C’est là surtout l’argumentation de Bastiat. Elle est vraie in abstracto, seulement il faut se demander où et quand se fera cette combinaison ? Sera-ce dans dix ans, sera-ce à l’autre extrémité du monde. Peut-être les économies réalisées par le consommateur s’emploieront-elles à construire un canal à Panama ou un chemin de fer en Chine. Le capital une fois dégagé n’est pas en peine de trouver où se placer ; il a des ailes et peut s’envoler n’importe où. Mais le travailleur n’est pas aussi mobile il n’est pas propre à n’importe quel emploi et ne peut aisément aller le chercher au bout du monde. Il finira par le faire cependant, sinon lui, du moins ses enfants, soit par un changement de métier, soit par l’émigration mais la crise sera longue et douloureuse. Et comme elle se renouvelle à chaque invention nouvelle, elle entretient le chômage à l’état chronique. Et cette population flottante d’ouvriers sans travail, qui ne représente pas moins de 10 à 20 % de la population occupée, pèse sur le marché et déprécie les salaires en offrant ses bras à vil prix.

En somme, tout progrès économique, qu’il s’agisse d’invention mécanique ou de mode d’organisation du travail ou de l’échange, ne peut avoir pour effet que de rendre inutile une certaine quantité de travail. Et étant donnée l’organisation de nos sociétés modernes fondées sur la division du travail et où chacun de nous vit d’un genre de travail déterminé, il est impossible que ce progrès, quelqu’il soit, ne rende pas inutile le travail de quelqu’un et ne lui enlève pas du même coup son gagne-pain. Là est la contradiction fatale.
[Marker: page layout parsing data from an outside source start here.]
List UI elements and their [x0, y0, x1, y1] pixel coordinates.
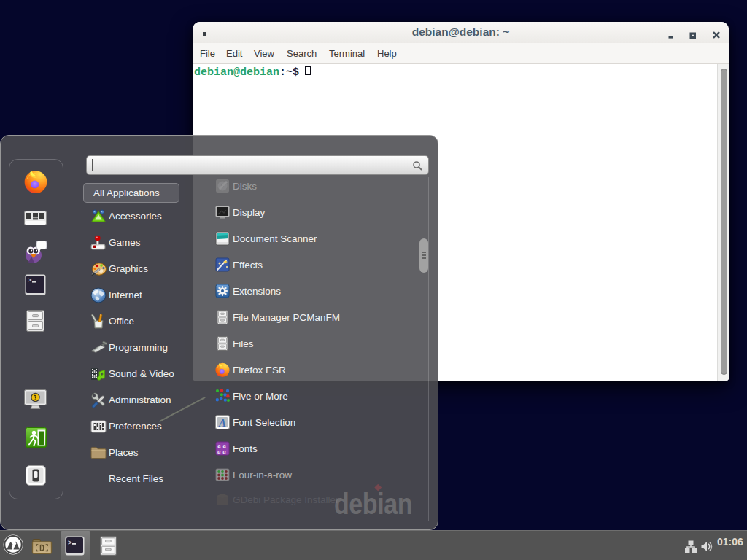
svg-text:A: A	[218, 417, 226, 429]
svg-text:a: a	[217, 448, 221, 455]
svg-text:>: >	[68, 540, 71, 547]
svg-text:>: >	[28, 277, 31, 284]
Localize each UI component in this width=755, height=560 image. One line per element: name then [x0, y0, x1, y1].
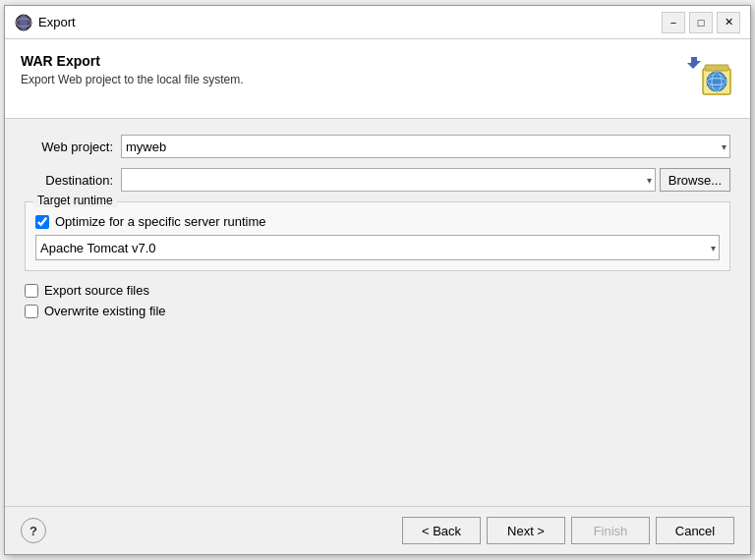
export-source-row: Export source files — [25, 283, 730, 298]
web-project-label: Web project: — [25, 140, 113, 154]
title-bar: Export − □ ✕ — [5, 6, 750, 39]
runtime-select-wrapper: Apache Tomcat v7.0 ▾ — [35, 235, 720, 260]
minimize-button[interactable]: − — [662, 12, 685, 33]
footer-left: ? — [21, 518, 46, 543]
next-button[interactable]: Next > — [487, 517, 565, 544]
destination-select[interactable] — [121, 168, 656, 192]
war-icon — [683, 53, 734, 104]
web-project-row: Web project: myweb ▾ — [25, 135, 730, 158]
footer-section: ? < Back Next > Finish Cancel — [5, 506, 750, 554]
back-button[interactable]: < Back — [402, 517, 481, 544]
dialog-description: Export Web project to the local file sys… — [21, 73, 244, 86]
optimize-row: Optimize for a specific server runtime — [35, 214, 720, 229]
window-title: Export — [38, 15, 76, 29]
title-bar-left: Export — [15, 14, 76, 31]
header-section: WAR Export Export Web project to the loc… — [5, 39, 750, 119]
export-dialog: Export − □ ✕ WAR Export Export Web proje… — [4, 5, 751, 555]
title-bar-controls: − □ ✕ — [662, 12, 740, 33]
browse-button[interactable]: Browse... — [660, 168, 730, 192]
standalone-checkboxes: Export source files Overwrite existing f… — [25, 283, 730, 318]
content-section: Web project: myweb ▾ Destination: ▾ Brow… — [5, 119, 750, 506]
restore-button[interactable]: □ — [689, 12, 713, 33]
group-box-content: Optimize for a specific server runtime A… — [35, 214, 720, 260]
target-runtime-group: Target runtime Optimize for a specific s… — [25, 201, 730, 271]
overwrite-label[interactable]: Overwrite existing file — [44, 304, 166, 318]
export-source-label[interactable]: Export source files — [44, 283, 149, 298]
header-text: WAR Export Export Web project to the loc… — [21, 53, 244, 86]
runtime-select[interactable]: Apache Tomcat v7.0 — [35, 235, 720, 260]
destination-select-wrapper: ▾ — [121, 168, 656, 192]
overwrite-row: Overwrite existing file — [25, 304, 730, 318]
optimize-label[interactable]: Optimize for a specific server runtime — [55, 214, 266, 229]
help-button[interactable]: ? — [21, 518, 46, 543]
web-project-select-wrapper: myweb ▾ — [121, 135, 730, 158]
web-project-select[interactable]: myweb — [121, 135, 730, 158]
destination-row: Destination: ▾ Browse... — [25, 168, 730, 192]
svg-rect-5 — [705, 65, 728, 71]
close-button[interactable]: ✕ — [717, 12, 740, 33]
app-icon — [15, 14, 32, 31]
dialog-title: WAR Export — [21, 53, 244, 69]
export-source-checkbox[interactable] — [25, 284, 38, 298]
footer-buttons: < Back Next > Finish Cancel — [402, 517, 734, 544]
finish-button[interactable]: Finish — [571, 517, 650, 544]
overwrite-checkbox[interactable] — [25, 305, 38, 318]
svg-point-1 — [20, 15, 28, 30]
svg-marker-3 — [687, 57, 701, 71]
cancel-button[interactable]: Cancel — [656, 517, 734, 544]
optimize-checkbox[interactable] — [35, 215, 49, 229]
target-runtime-label: Target runtime — [33, 194, 117, 207]
destination-label: Destination: — [25, 173, 113, 188]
Notre espérance en cette matière est bien différente de celle dont on se berce aujourd’hui. Nous ne croyons guère que les inventions mécaniques assureront aux hommes la richesse et le loisir, mais nous pencherions à croire que ces inventions sont une crise spéciale à notre époque, qui n’est pas destinée à se perpétuer ni à se renouveler de longtemps.